--- Work instructions ---
Two lines in the data below mark the range: the one with "全文檢索 (122, 118)" and the one with "[Close] (1004, 544)". Return both, along with every line between them, exactly.

--- Extracted information ---
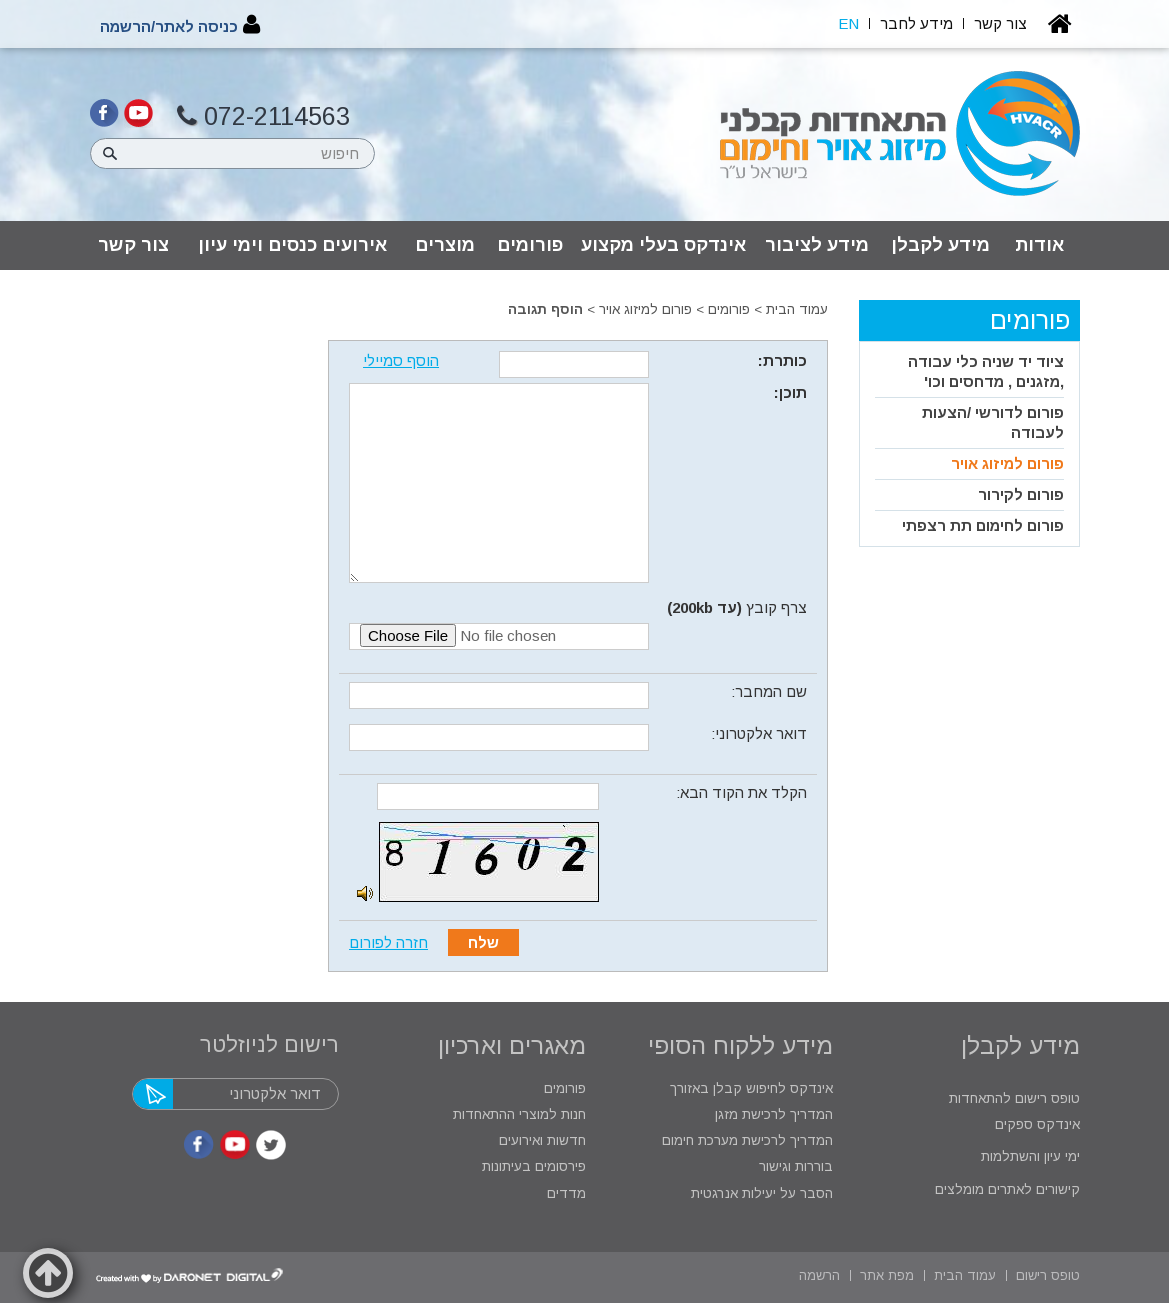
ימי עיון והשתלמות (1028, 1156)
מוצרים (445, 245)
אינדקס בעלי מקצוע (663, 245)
* * *
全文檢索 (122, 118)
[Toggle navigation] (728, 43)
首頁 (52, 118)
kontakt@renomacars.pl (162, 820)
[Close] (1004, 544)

--- Answer space ---
全文檢索 (122, 118)
[Toggle navigation] (728, 43)
首頁 (52, 118)
kontakt@renomacars.pl (162, 820)
[Close] (1004, 544)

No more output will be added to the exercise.